Ozone, Jones said, is colorless, nearly invisible and difficult to filter, and according to the study, causes damage to the lungs equivalent to smoking one pack of cigarettes a day for 29 years.

Bumper-to-bumper traffic heads south on I-15 during rush hour at 2700 South in South Salt Lake on Friday, Aug. 2, 2019. Due to its high levels of ozone pollution in 2017 and 2018, Salt Lake City has appeared on a new report detailing ozone pollution issue
FILE - Bumper-to-bumper traffic heads south on I-15 during rush hour at 2700 South in South Salt Lake on Friday, Aug. 2, 2019. | Colter Peterson, Deseret News

Increased levels of ozone in the summer are caused by a mix of heat with pollution, either from industry, vehicle emissions, vapors and chemical irritants, among other things, said Salt Lake pediatrician Dr.
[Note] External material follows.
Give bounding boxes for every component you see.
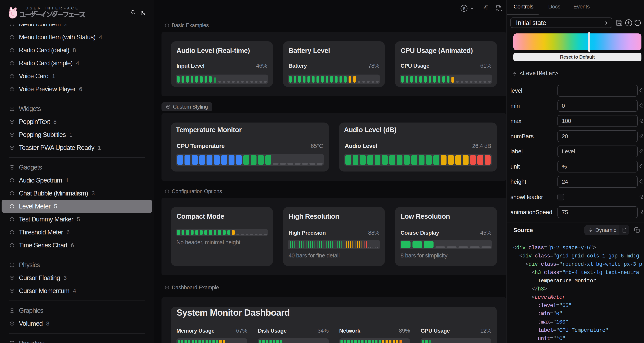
- svg-text:a: a: [463, 6, 466, 10]
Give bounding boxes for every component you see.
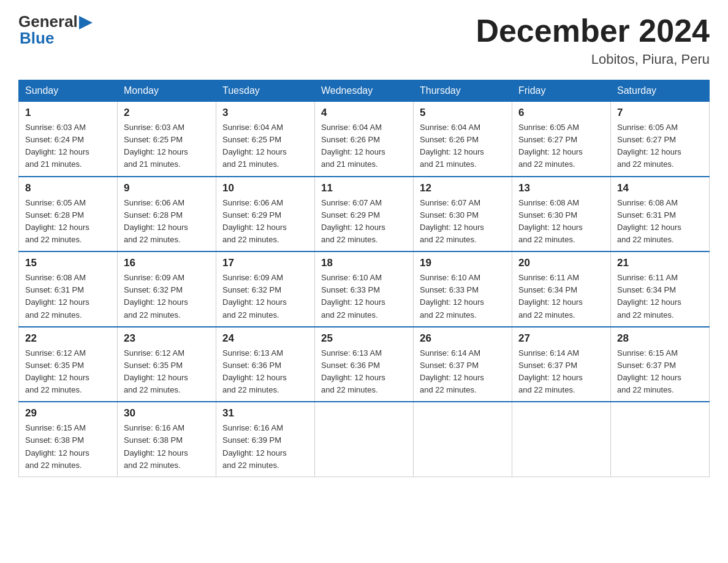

Sarah Johnson.

“It’s something we are creating and it is something we have to fix,” she said.

Dr. John MacFarlane, a neurosurgeon at Intermountain Medical Center and a member of the board at Physicians for a Healthy Environment, said two of his children were raised at a former home in Emigration Canyon and his two younger children lived in the Avenues area. The younger children, he said, both have asthma.

MacFarlane doesn’t blame the air quality solely for whatever may have caused health issues in his family, but did say it caused him to start thinking more seriously about a possible correlation.

He wants people to realize that pollution “isn’t just a summer problem.”

“It’s not just the valley. It’s not just the winter,” MacFarlane said. “We have to come to grips with this.”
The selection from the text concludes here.